We Needed Better Cloud Storage for Python so We Built Obstore

Estimated: 7 min read

Kyle BarrononAug 1, 2025

Obstore is a fast, lightweight Python library for working with object storage—backed by Rust and built for clarity, speed, and interoperability. It’s already being used across cloud-native geospatial tools and supports common workflows out of the box.

We work with terabytes of open environmental data in the cloud. And we’ve felt firsthand how frustrating it can be to access and work with that data quickly and reliably—especially across cloud providers.

From Cloud-Optimized GeoTIFFs (COGs) to Zarr arrays to GeoParquet datasets, today's cloud-native formats are designed for scalable, performant access. But the tools to interact with them don't always keep up.

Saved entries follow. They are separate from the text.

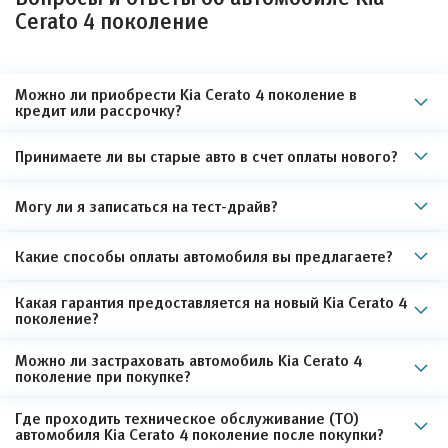
Cerato 4 поколение
Можно ли приобрести Kia Cerato 4 поколение в
кредит или рассрочку?
Принимаете ли вы старые авто в счет оплаты нового?
Могу ли я записаться на тест-драйв?
Какие способы оплаты автомобиля вы предлагаете?
Какая гарантия предоставляется на новый Kia Cerato 4
поколение?
Можно ли застраховать автомобиль Kia Cerato 4
поколение при покупке?
Где проходить техническое обслуживание (ТО)
автомобиля Kia Cerato 4 поколение после покупки?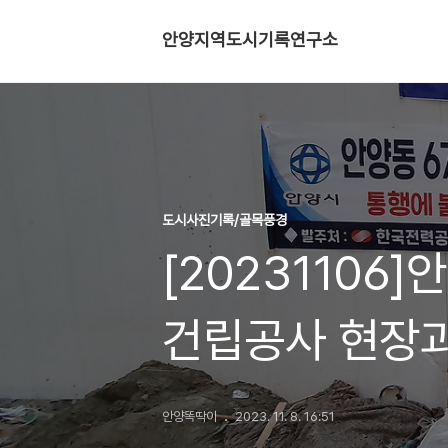
안양지역도시기록연구소
도시사진기록/골목풍경
[20231106
건립공사 현장
안양똑딱이
2023. 11. 8. 16:51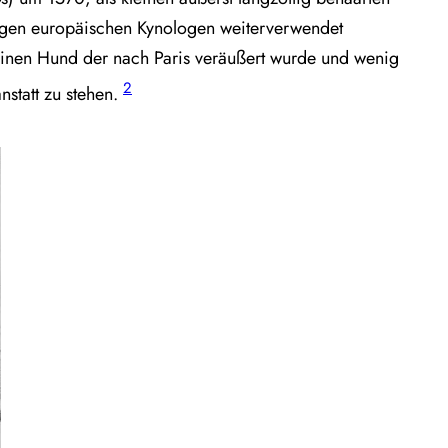
igen europäischen Kynologen weiterverwendet
einen Hund der nach Paris veräußert wurde und wenig
2
nstatt zu stehen.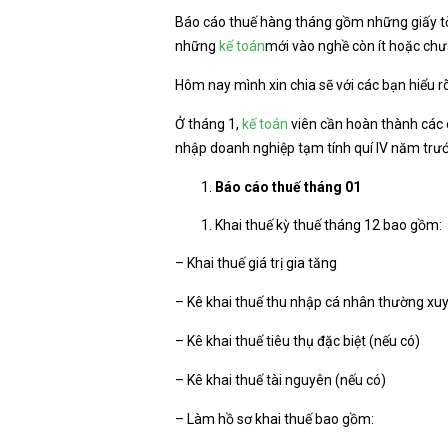
Báo cáo thuế hàng tháng gồm những giấy tờ
những
kế toán
mới vào nghề còn ít hoặc chưa
Hôm nay mình xin chia sẽ với các bạn hiểu r
Ở tháng 1,
kế toán
viên cần hoàn thành các 
nhập doanh nghiệp tạm tính quí IV năm trướ
Báo cáo thuế tháng 01
Khai thuế kỳ thuế tháng 12 bao gồm:
– Khai thuế giá trị gia tăng
– Kê khai thuế thu nhập cá nhân thường xu
– Kê khai thuế tiêu thụ đặc biệt (nếu có)
– Kê khai thuế tài nguyên (nếu có)
– Làm hồ sơ khai thuế bao gồm: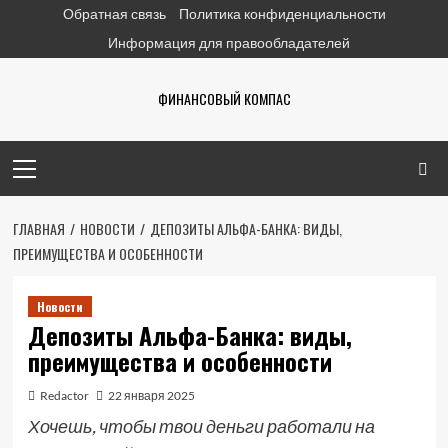
Перейти
Обратная связь
Политика конфиденциальности
к
Информация для правообладателей
содержимому
ФИНАНСОВЫЙ КОМПАС
Основное
меню
ГЛАВНАЯ
НОВОСТИ
ДЕПОЗИТЫ АЛЬФА-БАНКА: ВИДЫ,
ПРЕИМУЩЕСТВА И ОСОБЕННОСТИ
Новости
Депозиты Альфа-Банка: виды,
преимущества и особенности
Redactor
22 января 2025
Хочешь, чтобы твои деньги работали на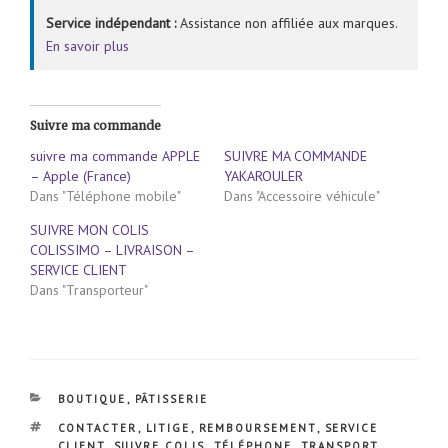
Service indépendant :
Assistance non affiliée aux marques.
En savoir plus
Suivre ma commande
suivre ma commande APPLE
SUIVRE MA COMMANDE
– Apple (France)
YAKAROULER
Dans "Téléphone mobile"
Dans "Accessoire véhicule"
SUIVRE MON COLIS
COLISSIMO – LIVRAISON –
SERVICE CLIENT
Dans "Transporteur"
CATÉGORIES
BOUTIQUE
,
PÂTISSERIE
ÉTIQUETTES
CONTACTER
,
LITIGE
,
REMBOURSEMENT
,
SERVICE
CLIENT
,
SUIVRE COLIS
,
TÉLÉPHONE
,
TRANSPORT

That's why we built obstore, a fast, minimal interface for reading and writing data in object storage that supports all major cloud providers—Amazon S3 (and S3-compatible interfaces), Google Cloud Storage, and Azure Storage—directly from Python. Obstore is open source, Python dependency-free, and backed by Rust for performance.

It's designed to be not only faster but also easier to use and integrate. And it's already being used in projects across the cloud-native geospatial community.

Why This Matters

Many Python libraries want to support multiple cloud providers. But using vendor-specific SDKs requires developers to build their own abstraction layers to manage inconsistent APIs.

Because of this, some Python libraries have been created to manage these abstractions for you, most notably fsspec. But fsspec was designed around filesystems. This creates a core mismatch: object storage is not a filesystem—but Python tools like fsspec often treat it like one. This impedance mismatch leads to surprising behavior, poor performance, and integration complexity. For high-throughput, cloud-native use cases, especially with large arrays or tiled data, that overhead adds up.

Obstore takes a different approach. It exposes just the operations that object stores support natively, using a stateless HTTP-style API. No file handles. No caching surprises. Just predictable, fast calls that do exactly what they say.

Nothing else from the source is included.